O liberalismo não é monolítico, mas diverso. Na eleição presidencial, já estávamos fragmentados entre os diversos candidatos, especialmente os de centro. Outros seduziram-se pelo avalista econômico de Jair Bolsonaro, Paulo Guedes – personagem constante nos fóruns liberais e fundador do Instituto Millenium.

As posições de Helio e Joel refletem um debate que tem ocorrido nos meios liberais. Qual deve ser nossa postura frente a um governo cujo Ministério da Economia abriga quadros notoriamente liberais: o governismo ou a independência?

A resposta varia sobretudo conforme o conceito de liberalismo empregado. De um lado, um receituário político-econômico de redução do Estado e liberação dos mercados, sem posições sobre aspectos morais, com a única preocupação de preservação da propriedade privada – José Guilherme Merquior descrevia essa posição como liberista. Do outro lado, uma visão de mundo inaugurada na reflexão moral sobre liberdade individual, derivada em valores como tolerância, pluralismo e humildade intelectual, tendo como grande preocupação o máximo desenvolvimento das individualidades.

O liberalismo clássico defende liberdade individual, democracia, sociedade aberta e mercado livre. Historicamente, produziu o receituário liberista.

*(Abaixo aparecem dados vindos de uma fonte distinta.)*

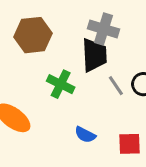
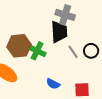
brown hexagon: (33, 35) -> (19, 46), moved

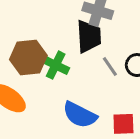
blue semicircle: (53, 84) -> (80, 115), size x1.6

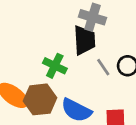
brown hexagon: (28, 57) -> (40, 99), moved

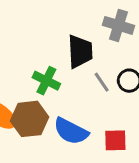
gray cross: (92, 17) -> (118, 25), moved

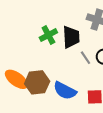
green cross: (46, 81) -> (48, 35), moved, turned 36

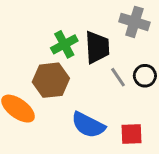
brown hexagon: (37, 82) -> (51, 80), moved

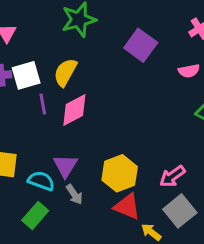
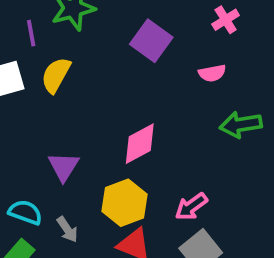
purple line: (43, 104) -> (31, 33), moved
pink diamond: (74, 110) -> (140, 144), moved
purple triangle: (65, 166) -> (63, 167), moved

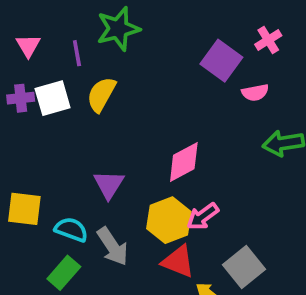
purple square: (151, 41) -> (221, 61), moved
pink arrow: (191, 207) -> (203, 216), moved
gray arrow: (67, 229) -> (113, 246), size x1.5

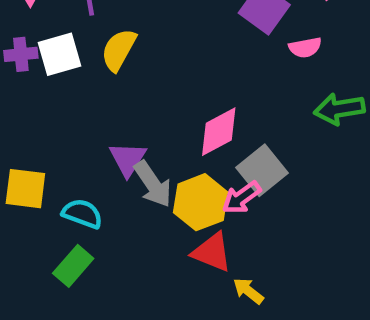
gray arrow: (113, 246) -> (153, 184), moved
gray square: (244, 267) -> (262, 170), moved

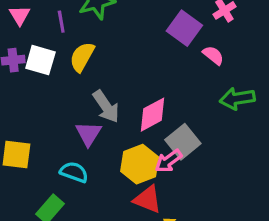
pink semicircle: (305, 48) -> (213, 55), turned -130
white square: (60, 54) -> (40, 60), turned 32
gray arrow: (153, 184) -> (106, 106), moved
cyan semicircle: (82, 214) -> (74, 172), moved

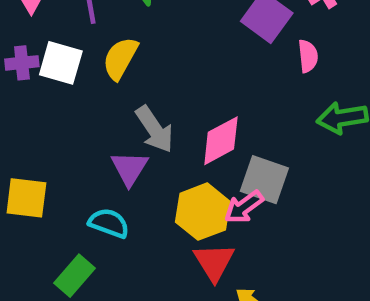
pink semicircle: (213, 55) -> (308, 56), turned 45
gray square: (183, 142) -> (264, 180), turned -32
red triangle: (148, 199) -> (214, 262), turned 36

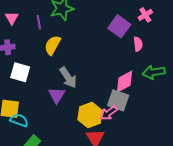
white square: (61, 63) -> (20, 72), moved
pink diamond: (221, 141) -> (124, 82), moved
cyan semicircle: (109, 223) -> (19, 120), moved

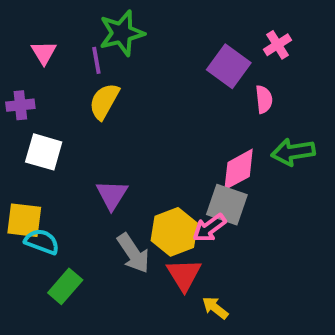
pink triangle: (12, 18) -> (44, 53), moved
purple line: (39, 22) -> (96, 60), moved
gray arrow: (68, 77) -> (133, 253), moved

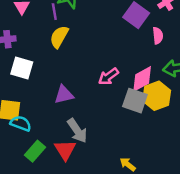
purple triangle: (112, 195) -> (64, 95), turned 45
pink arrow: (209, 228) -> (108, 76), moved
yellow hexagon: (174, 232) -> (157, 96), moved
red triangle: (184, 275) -> (65, 150), moved

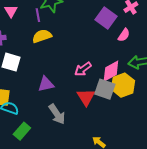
pink semicircle: (158, 36) -> (124, 35), turned 40
yellow semicircle: (59, 37) -> (42, 36), turned 42
red triangle: (65, 150) -> (86, 97), moved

Por sua vez, ao se descolar dos fundamentos filosóficos morais que o produziram, o liberismo nem sempre traduz o espírito do liberalismo.

Quando a visão é restrita à cartilha econômica, é fácil entender a tentação de aderir a um governo que reúne um superministério da Economia sob o comando de Paulo Guedes e uma equipe repleta de quadros cuja formação inclui uma longa estrada nos movimentos liberais. Em democracias, no entanto, o poder do ministério da economia é limitado e não há primavera possível em políticas públicas sem a aprovação do Congresso – o que demanda, claro, projetos concretos e articulação política, não intenções e lavagem de mãos.

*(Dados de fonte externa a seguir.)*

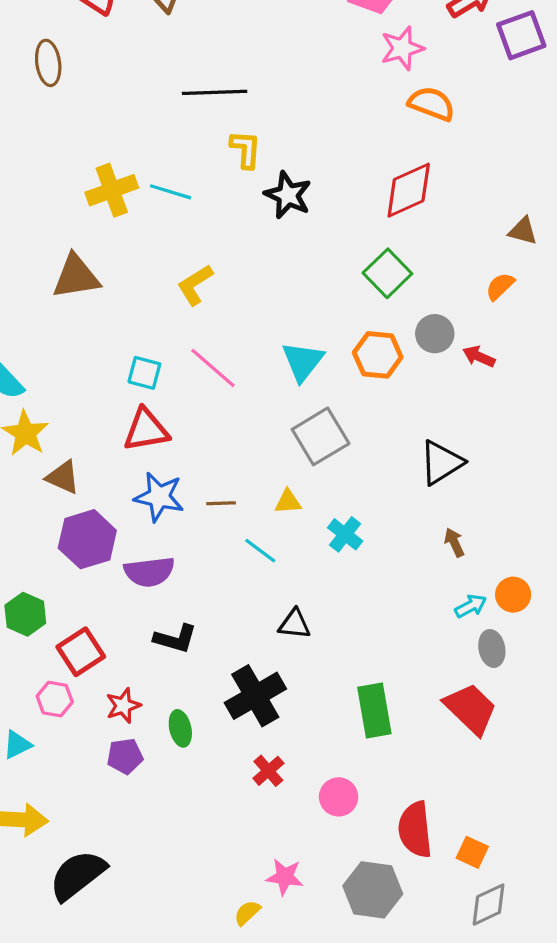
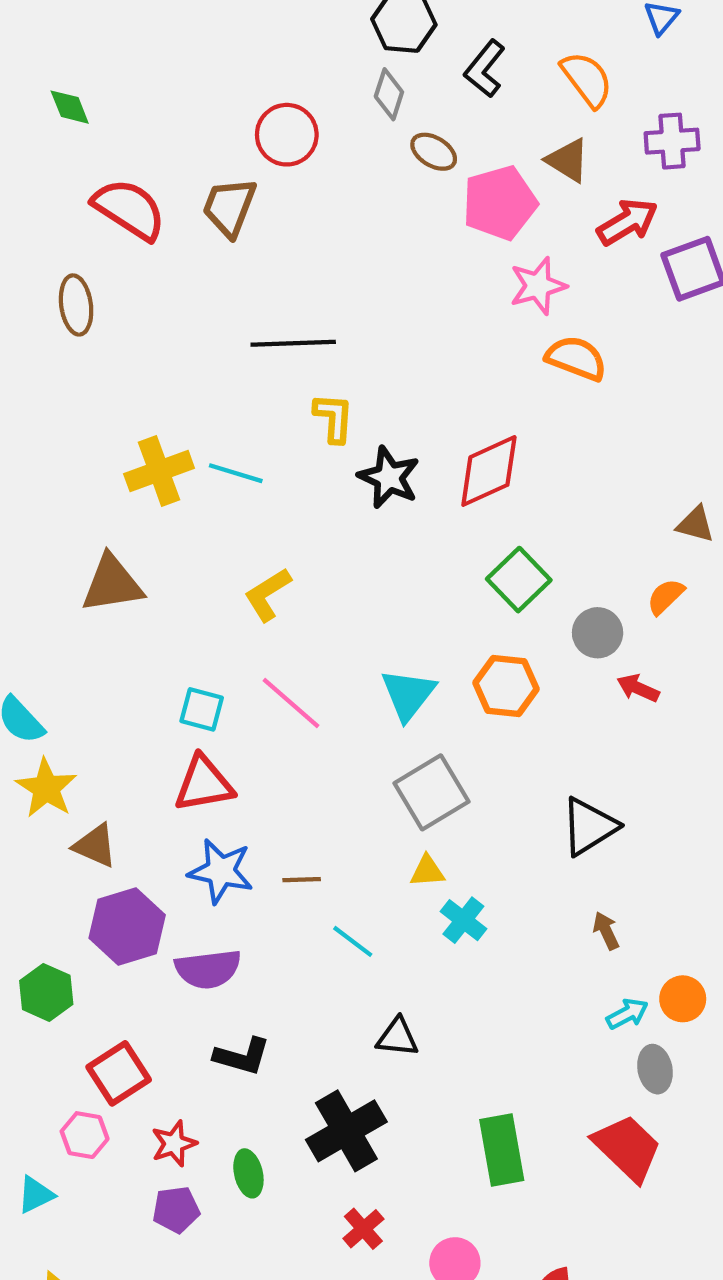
red diamond: (409, 190) -> (489, 471), moved
gray circle: (435, 334) -> (598, 633), moved
yellow triangle: (288, 502) -> (427, 871), moved
green hexagon: (25, 614) -> (46, 992), moved

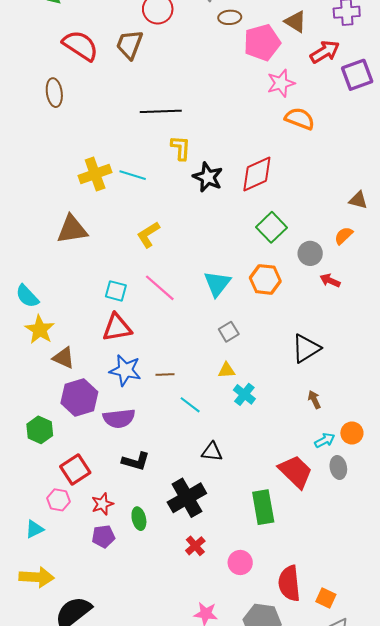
brown ellipse: (434, 152) -> (230, 17), turned -35
gray square: (432, 792) -> (229, 332), size x0.6
red trapezoid: (627, 1148) -> (296, 472), moved

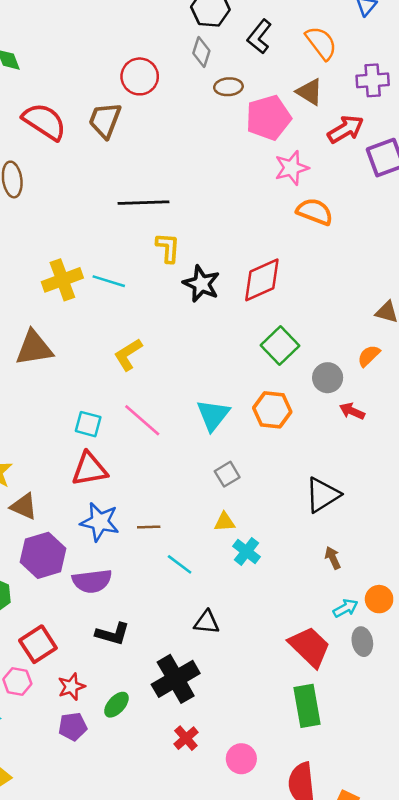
green rectangle: (263, 507) -> (307, 706), moved
green ellipse: (139, 519) -> (116, 705), turned 55

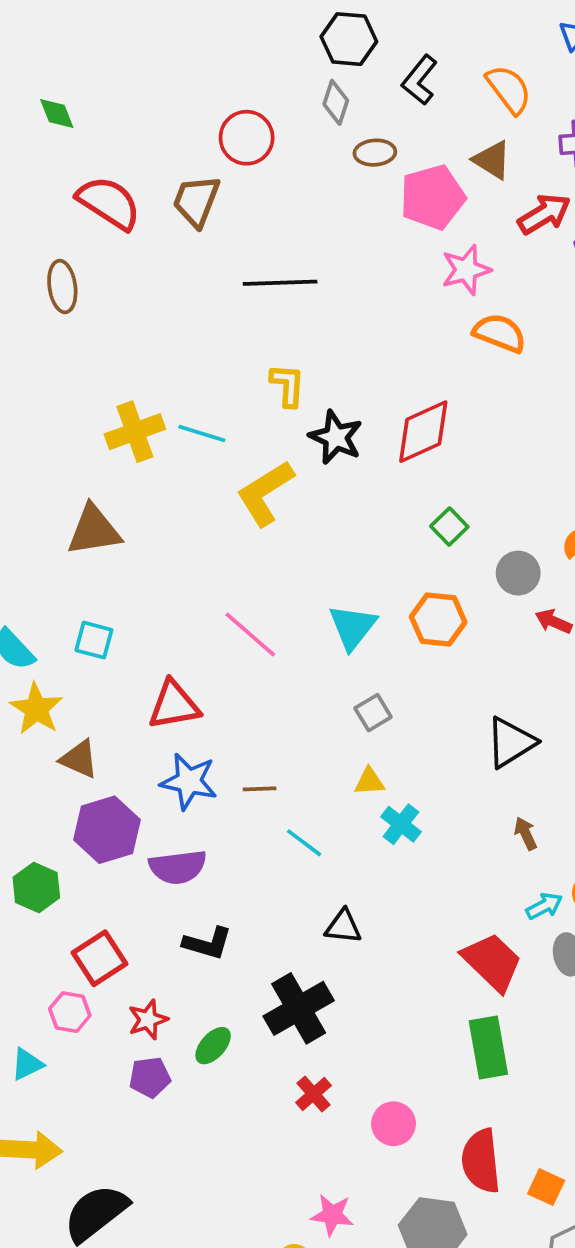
black line: (144, 203) -> (280, 283), moved
green square: (280, 346) -> (449, 527), size x0.7
yellow L-shape: (128, 355) -> (265, 493), moved, size x1.4
cyan square: (88, 424) -> (94, 640), moved

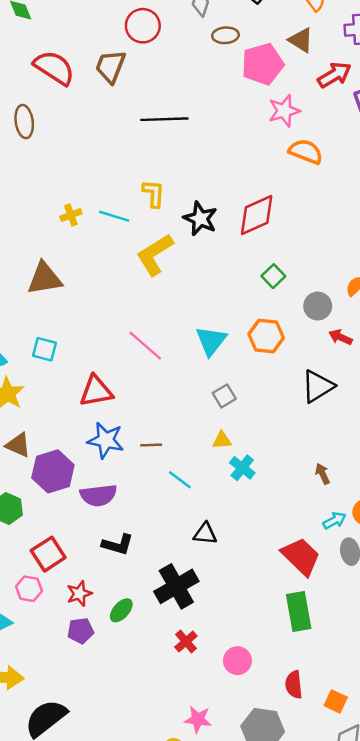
yellow L-shape: (287, 385) -> (154, 193), moved
yellow cross: (135, 432) -> (71, 215), size x0.6
black triangle: (511, 742) -> (318, 386), moved
brown triangle: (79, 759) -> (18, 445), moved
red semicircle: (481, 1161) -> (294, 685), size x0.7

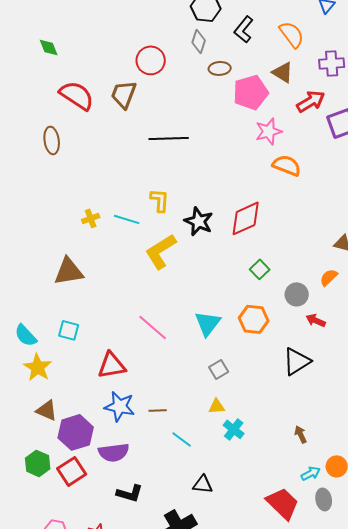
red square: (48, 554) -> (72, 471), moved

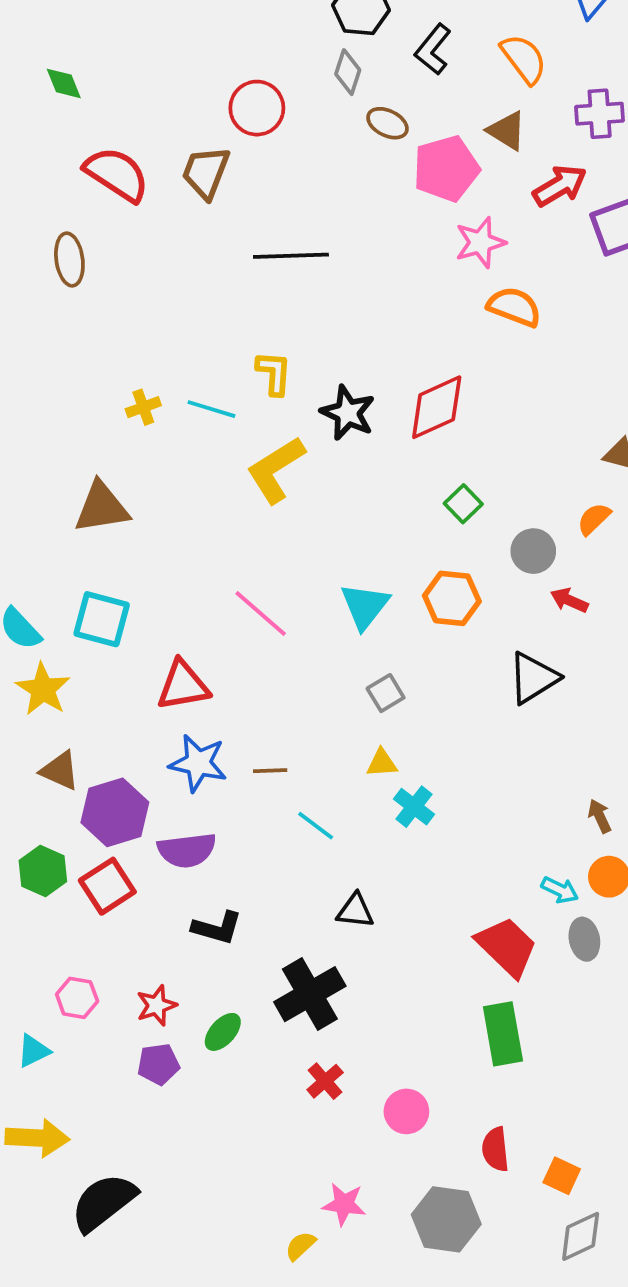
brown ellipse: (220, 68) -> (387, 123), turned 30
cyan square: (69, 330) -> (102, 619), size x1.4
brown arrow: (301, 434) -> (600, 816), moved
cyan arrow: (311, 473) -> (560, 890), turned 54

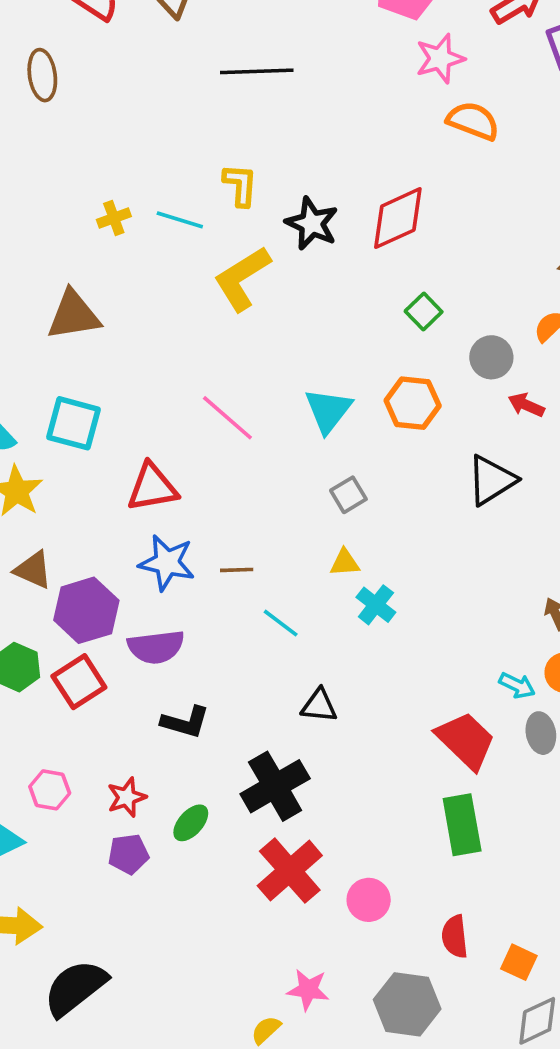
red cross: (325, 1081) -> (290, 871), size x1.8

Além disso, a própria tradição liberal sublinhou, ao longo dos séculos, a importância do ceticismo em relação ao poder. Lord Acton dizia que o poder corrompe. No Brasil de Bolsonaro, o governismo deturpa o liberalismo.

Quando as ideias de liberdade contemplam os valores que levaram a laicidade do Estado, liberação da ciência e fim do absolutismo monárquico, é difícil sentir o cheiro das flores enquanto o governo promete indicação “terrivelmente evangélica” para o STF, restringe publicação de pesquisa sobre maconha e quer indicar o filho do presidente para embaixada nos EUA.

O entendimento que sairá majoritário dessa disputa de visões deve definir o futuro do liberalismo no Brasil pelas próximas décadas. Nesse sentido, penso que a expressão da crescente presença liberal na sociedade é, mais do que o Ministério da Economia (onde o trabalho de liberais está longe de ser inédito), a chegada de liberais sinceros no Congresso. Poucos, pouquíssimos, mas sinceros, e contemplando ambos os entendimentos.

Como já ficou claro, concordo com Joel. As liberdades estão sob ataque. Talvez por isso seja crescente o interesse nas ideias liberais. Em meio a ascensão do populismo nacional-obscurantista, o liberalismo é seu oposto perfeito. Ainda estamos em um longo inverno, mas as sementes que resistem ao frio são das mais fortes.